Blocking the event loop from worker verticle!?!

941 views
Skip to first unread message

Steve Hummingbird

unread,
Aug 2, 2018, 11:46:56 AM8/2/18
to vert.x
I just came across a pretty strange situation, which I haven't been able to fully figure out yet (pretty scarce on time at the moment).

Basically the situation is as following:
- I have a worker verticle
- the worker verticle makes an async call to the mongo driver
- the callback of the mongo driver calls vertx.runOnContext and inside that, we just call Thread.sleep() to block

This leads to the following warning:

 Thread Thread[vert.x-eventloop-thread-14,5,main] has been blocked for 5457 ms, time limit is 2000


Note, this seems to be the main event loop(!!) and not the woker complaining about a long running task.

To make this go away, I found two things that work:
- Replace the call to the mongo driver with my own code which just spins up a new thread and sleeps before calling the callback. (so probably the mongo driver is doing something different than just ending up on another thread on the callback). This is actually pretty useless in practice.
- Remove vertx.runOnContext from the mongodb callback


In the end the question is: How is it possible to start on a worker verticle and end up blocking the main event loop? And why do I only see this when I use vertx.runOnContext (in combination with the mongo driver)?

I can try to put up a simple reproducer in case this is helpful, but I wanted to get in touch first, since maybe there is a misunderstanding about the general concept here.

Blake

unread,
Aug 2, 2018, 4:04:34 PM8/2/18
to vert.x
Hey Steve,

It makes sense you're blocking the event loop here, because you've already said that you're calling Thread.sleep() on the event loop yeah? In the mongo callback, you're sleeping. The mongo callback is caling runOnContext which means that it is running that callback on the vert.x context (i.e., event loop).

Steve Hummingbird

unread,
Aug 2, 2018, 4:23:20 PM8/2/18
to vert.x
not exactly. I am calling Thread.sleep() from within a *worker* verticle, which is designed to allow blocking code without breaking the main event loop. However, I am seeing a situation, where a blocking worker thread blocks the main event loop under certain circumstances (mongodb callback + vertx.runOnContext). So, I am wondering in which cases a worker thread could impair the main thread (except when we are running out of system resources)?

Blake

unread,
Aug 2, 2018, 4:35:15 PM8/2/18
to vert.x
I'm not sure how you're mongo call is going and all that, but maybe this will help:

If you run the Thread.sleep() WITHIN the vertx.runOnContext then you're blocking the event loop. If you call Thread.sleep() before the vertx.runOnContext then you shouldn't be blocking.

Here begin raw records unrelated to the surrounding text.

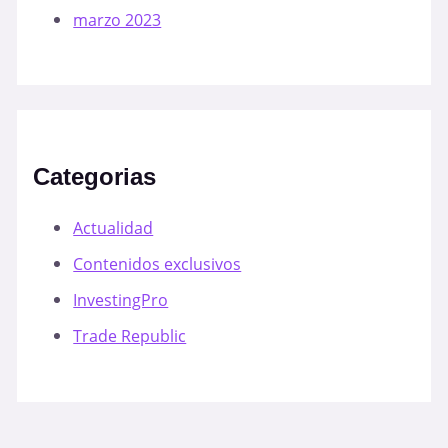
marzo 2023
Categorias
Actualidad
Contenidos exclusivos
InvestingPro
Trade Republic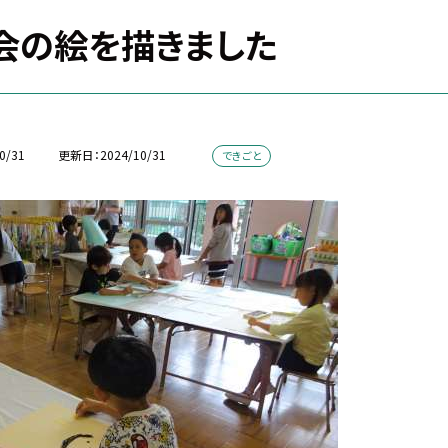
会の絵を描きました
0/31
更新日
2024/10/31
できごと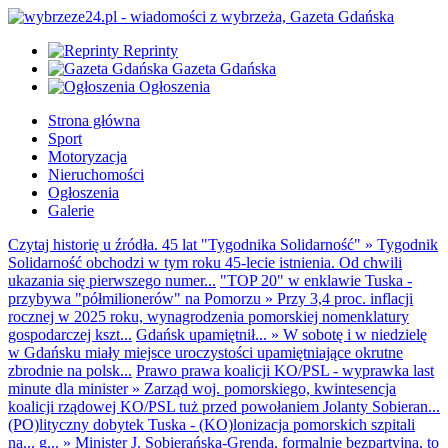
Reprinty
Gazeta Gdańska
Ogłoszenia
Strona główna
Sport
Motoryzacja
Nieruchomości
Ogłoszenia
Galerie
Czytaj historię u źródła. 45 lat "Tygodnika Solidarność"
»
Tygodnik
Solidarność obchodzi w tym roku 45-lecie istnienia. Od chwili
ukazania się pierwszego numer...
"TOP 20" w enklawie Tuska -
przybywa "półmilionerów" na Pomorzu
»
Przy 3,4 proc. inflacji
rocznej w 2025 roku, wynagrodzenia pomorskiej nomenklatury
gospodarczej kszt...
Gdańsk upamiętnił...
»
W sobotę i w niedzielę
w Gdańsku miały miejsce uroczystości upamiętniające okrutne
zbrodnie na polsk...
Prawo prawa koalicji KO/PSL - wyprawka last
minute dla minister
»
Zarząd woj. pomorskiego, kwintesencja
koalicji rządowej KO/PSL tuż przed powołaniem Jolanty Sobieran...
(PO)lityczny dobytek Tuska - (KO)lonizacja pomorskich szpitali
na... g...
»
Minister J. Sobierańska-Grenda, formalnie bezpartyjna, to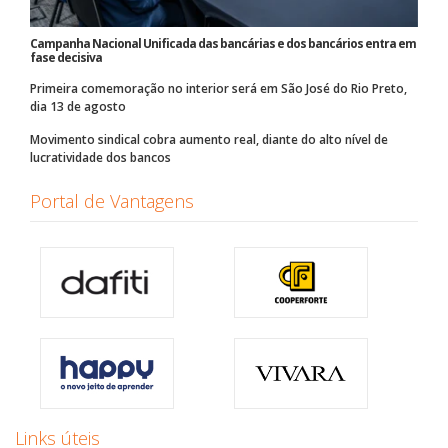
Campanha Nacional Unificada das bancárias e dos bancários entra em
fase decisiva
Primeira comemoração no interior será em São José do Rio Preto,
dia 13 de agosto
Movimento sindical cobra aumento real, diante do alto nível de
lucratividade dos bancos
Portal de Vantagens
Links úteis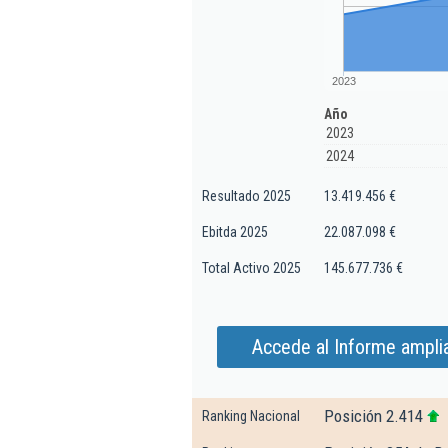
2023
Año
2023
2024
Resultado 2025
13.419.456 €
Ebitda 2025
22.087.098 €
Total Activo 2025
145.677.736 €
Accede al Informe amplia
Posición 2.414
Ranking Nacional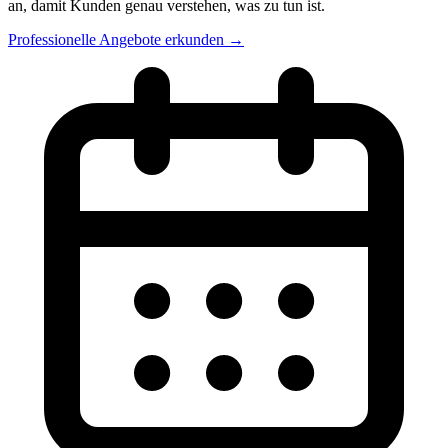
an, damit Kunden genau verstehen, was zu tun ist.
Professionelle Angebote erkunden →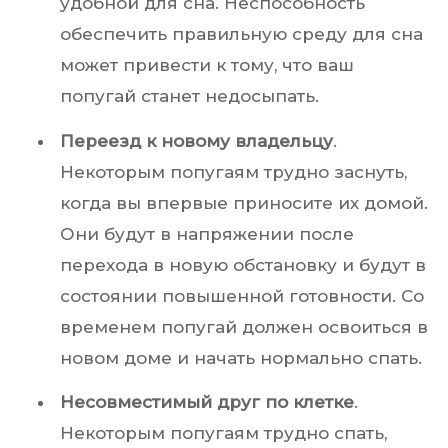
удобной для сна. Неспособность
обеспечить правильную среду для сна
может привести к тому, что ваш
попугай станет недосыпать.
Переезд к новому владельцу
.
Некоторым попугаям трудно заснуть,
когда вы впервые приносите их домой.
Они будут в напряжении после
перехода в новую обстановку и будут в
состоянии повышенной готовности. Со
временем попугай должен освоиться в
новом доме и начать нормально спать.
Несовместимый друг по клетке
.
Некоторым попугаям трудно спать,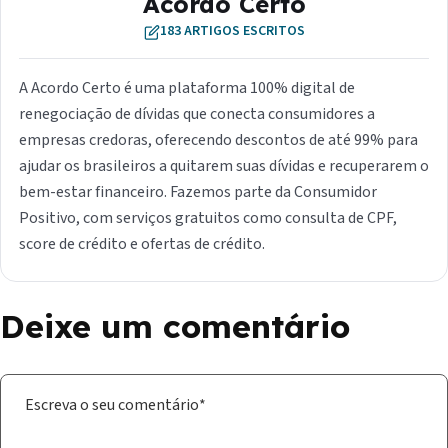
Acordo Certo
183 ARTIGOS ESCRITOS
A Acordo Certo é uma plataforma 100% digital de
renegociação de dívidas que conecta consumidores a
empresas credoras, oferecendo descontos de até 99% para
ajudar os brasileiros a quitarem suas dívidas e recuperarem o
bem-estar financeiro. Fazemos parte da Consumidor
Positivo, com serviços gratuitos como consulta de CPF,
score de crédito e ofertas de crédito.
Deixe um comentário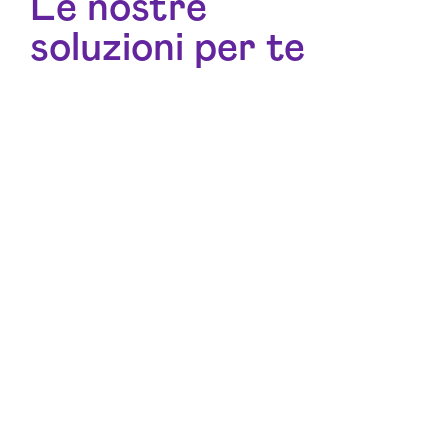
Le nostre
soluzioni per te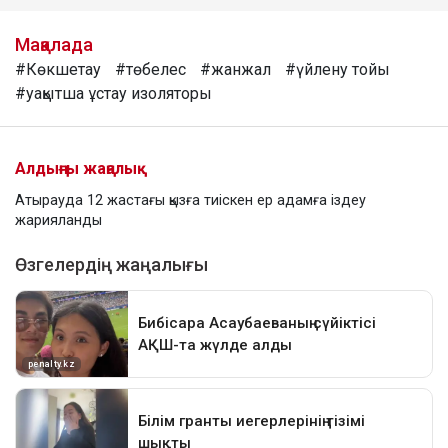
Мақалада
#Көкшетау
#төбелес
#жанжал
#үйлену тойы
#уақытша ұстау изоляторы
Алдыңғы жаңалық
Атырауда 12 жастағы қызға тиіскен ер адамға іздеу
жарияланды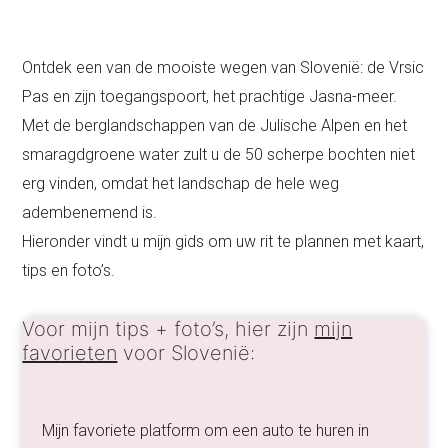
Ontdek een van de mooiste wegen van Slovenië: de Vrsic
Pas en zijn toegangspoort, het prachtige Jasna-meer.
Met de berglandschappen van de Julische Alpen en het
smaragdgroene water zult u de 50 scherpe bochten niet
erg vinden, omdat het landschap de hele weg
adembenemend is.
Hieronder vindt u mijn gids om uw rit te plannen met kaart,
tips en foto’s.
Voor mijn tips + foto’s, hier zijn
mijn
favorieten
voor Slovenië:
Mijn favoriete platform om een auto te huren in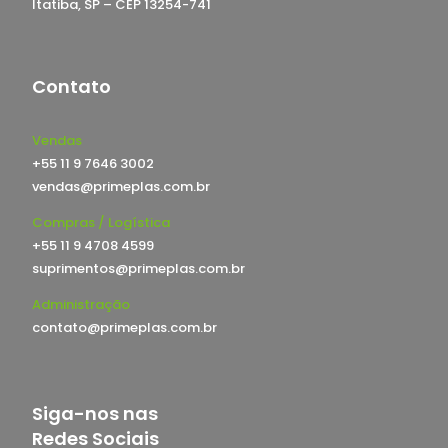
Itatiba, SP – CEP 13254-741
Contato
Vendas
+55 11 9 7646 3002
vendas@primeplas.com.br
Compras / Logística
+55 11 9 4708 4599
suprimentos@primeplas.com.br
Administração
contato@primeplas.com.br
Siga-nos nas
Redes Sociais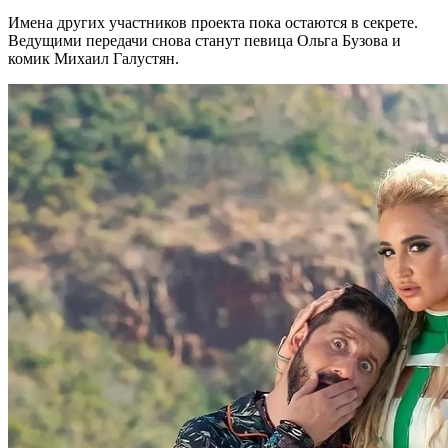
Имена других участников проекта пока остаются в секрете.
Ведущими передачи снова станут певица Ольга Бузова и
комик Михаил Галустян.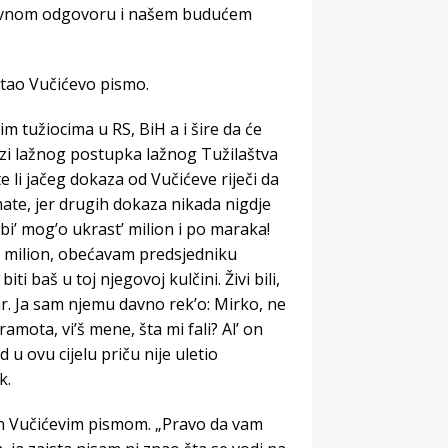
itivnom odgovoru i našem budućem
čitao Vučićevo pismo.
 tužiocima u RS, BiH a i šire da će
azi lažnog postupka lažnog Tužilaštva
 li jačeg dokaza od Vučićeve riječi da
te, jer drugih dokaza nikada nigdje
 bi’ mog’o ukrast’ milion i po maraka!
ći milion, obećavam predsjedniku
ti baš u toj njegovoj kulčini. Živi bili,
tvar. Ja sam njemu davno rek’o: Mirko, ne
ramota, vi’š mene, šta mi fali? Al’ on
d u ovu cijelu priču nije uletio
k.
jen Vučićevim pismom. „Pravo da vam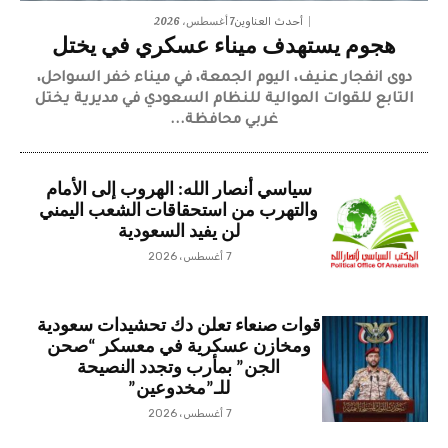
7 أغسطس، 2026
أحدث العناوين
هجوم يستهدف ميناء عسكري في يختل
دوى انفجار عنيف، اليوم الجمعة، في ميناء خفر السواحل،
التابع للقوات الموالية للنظام السعودي في مديرية يختل
غربي محافظة...
سياسي أنصار الله: الهروب إلى الأمام
والتهرب من استحقاقات الشعب اليمني
لن يفيد السعودية
7 أغسطس، 2026
قوات صنعاء تعلن دك تحشيدات سعودية
ومخازن عسكرية في معسكر “صحن
الجن” بمأرب وتجدد النصيحة
للـ”مخدوعين”
7 أغسطس، 2026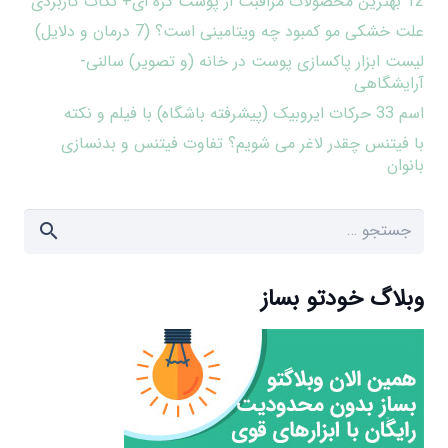
12 بهترین محصولات مراقبت از پوست کره ای+ نکات کاربردی
علت خشکی مو کمبود چه ویتامینی است؟ (7 درمان و دلایل)
لیست ابزار پاکسازی پوست در خانه (و تصویر) سالنی-
آرایشگاهی
اسم 33 حرکات ایروبیک (پیشرفته باشگاه) با فیلم و نکته
با فیتنس چقدر لاغر می شویم؟ تفاوت فیتنس و بدنسازی
بانوان
جستجو
برای:
وبلاگ خودتو بساز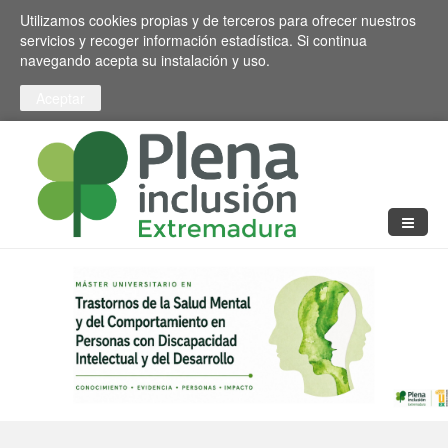
Pasar al contenido principal
Toggle high contrast
Utilizamos cookies propias y de terceros para ofrecer nuestros
servicios y recoger información estadística. Si continua
navegando acepta su instalación y uso.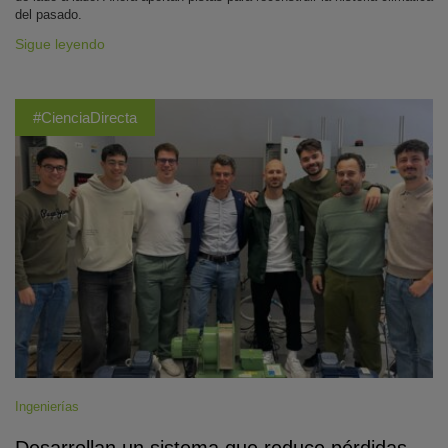
del pasado.
Sigue leyendo
#CienciaDirecta
Ingenierías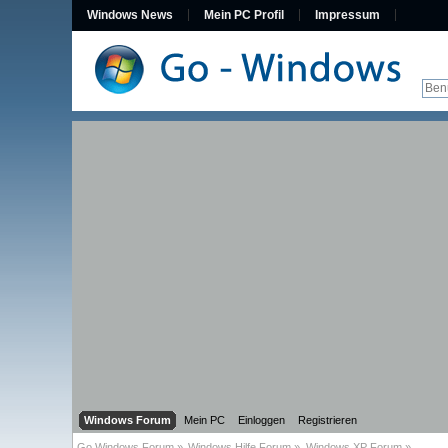
Windows News
Mein PC Profil
Impressum
Windows Forum
Mein PC
Einloggen
Registrieren
Go Windows Forum
»
Windows Hilfe Forum
»
Windows XP Forum
»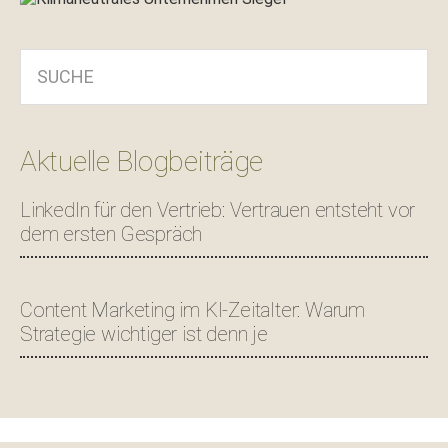
SUCHE
Aktuelle Blogbeiträge
LinkedIn für den Vertrieb: Vertrauen entsteht vor
dem ersten Gespräch
Content Marketing im KI-Zeitalter: Warum
Strategie wichtiger ist denn je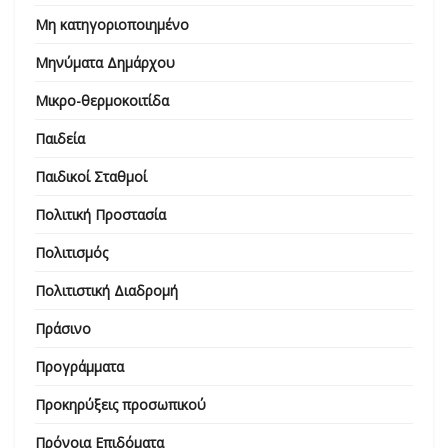
Μη κατηγοριοποιημένο
Μηνύματα Δημάρχου
Μικρο-θερμοκοιτίδα
Παιδεία
Παιδικοί Σταθμοί
Πολιτική Προστασία
Πολιτισμός
Πολιτιστική Διαδρομή
Πράσινο
Προγράμματα
Προκηρύξεις προσωπικού
Πρόνοια Επιδόματα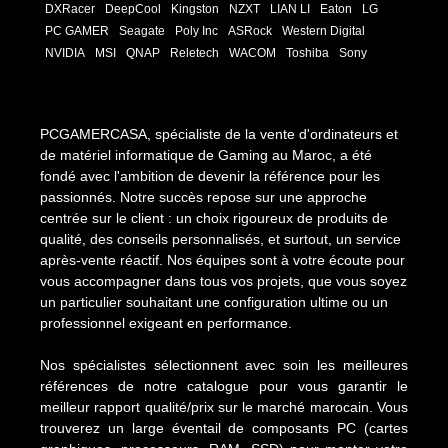
DXRacer
DeepCool
Kingston
NZXT
LIAN LI
Eaton
LG
PC GAMER
Seagate
Poly Inc
ASRock
Western Digital
NVIDIA
MSI
QNAP
Reletech
WACOM
Toshiba
Sony
PCGAMERCASA, spécialiste de la vente d'ordinateurs et
de matériel informatique de Gaming au Maroc, a été
fondé avec l'ambition de devenir la référence pour les
passionnés. Notre succès repose sur une approche
centrée sur le client : un choix rigoureux de produits de
qualité, des conseils personnalisés, et surtout, un service
après-vente réactif. Nos équipes sont à votre écoute pour
vous accompagner dans tous vos projets, que vous soyez
un particulier souhaitant une configuration ultime ou un
professionnel exigeant en performance.
Nos spécialistes sélectionnent avec soin les meilleures
références de notre catalogue pour vous garantir le
meilleur rapport qualité/prix sur le marché marocain. Vous
trouverez un large éventail de composants PC (cartes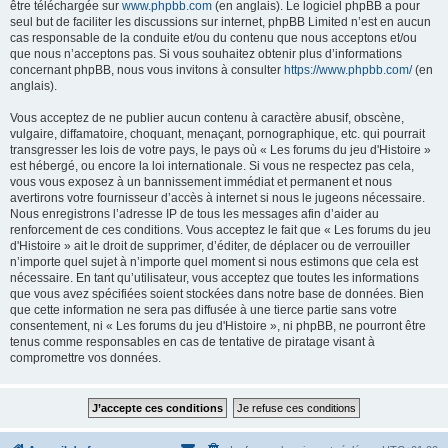
être téléchargée sur
www.phpbb.com
(en anglais). Le logiciel phpBB a pour
seul but de faciliter les discussions sur internet, phpBB Limited n’est en aucun
cas responsable de la conduite et/ou du contenu que nous acceptons et/ou
que nous n’acceptons pas. Si vous souhaitez obtenir plus d’informations
concernant phpBB, nous vous invitons à consulter
https://www.phpbb.com/
(en
anglais).
Vous acceptez de ne publier aucun contenu à caractère abusif, obscène,
vulgaire, diffamatoire, choquant, menaçant, pornographique, etc. qui pourrait
transgresser les lois de votre pays, le pays où « Les forums du jeu d'Histoire »
est hébergé, ou encore la loi internationale. Si vous ne respectez pas cela,
vous vous exposez à un bannissement immédiat et permanent et nous
avertirons votre fournisseur d’accès à internet si nous le jugeons nécessaire.
Nous enregistrons l’adresse IP de tous les messages afin d’aider au
renforcement de ces conditions. Vous acceptez le fait que « Les forums du jeu
d'Histoire » ait le droit de supprimer, d’éditer, de déplacer ou de verrouiller
n’importe quel sujet à n’importe quel moment si nous estimons que cela est
nécessaire. En tant qu’utilisateur, vous acceptez que toutes les informations
que vous avez spécifiées soient stockées dans notre base de données. Bien
que cette information ne sera pas diffusée à une tierce partie sans votre
consentement, ni « Les forums du jeu d'Histoire », ni phpBB, ne pourront être
tenus comme responsables en cas de tentative de piratage visant à
compromettre vos données.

vertx.executeBlocking(() -> {
 
// worker stuff here. can block
 
Thread.sleep() // not blocking
  vertx
.runOnContext(() -> {
   
Thread.sleep() // blocking
 
})
})


I'm not sure what mongo library youre using, but vert.x provides a mongo-client that you can use that will take care of all this for you too.

If you were using the mongo client and you called Thread.sleep() within the callback you're going to be blocking too, because the callback is run on that verticles context (event loop).

Steve Hummingbird

unread,
Aug 2, 2018, 4:47:24 PM8/2/18
to vert.x
I am afraid this is a misunderstanding. I am able to call Thread.sleep after vertx.runOnContext within a worker verticle just fine without blocking. And I think this behaviour is intended, as a worker verticle should not impact the main event loop. However, I found this weird case where this does not hold true. I will need to dig into this further when I find time to do so. So I was wondering if there were known cases when a worker verticle could cause the main event loop to block.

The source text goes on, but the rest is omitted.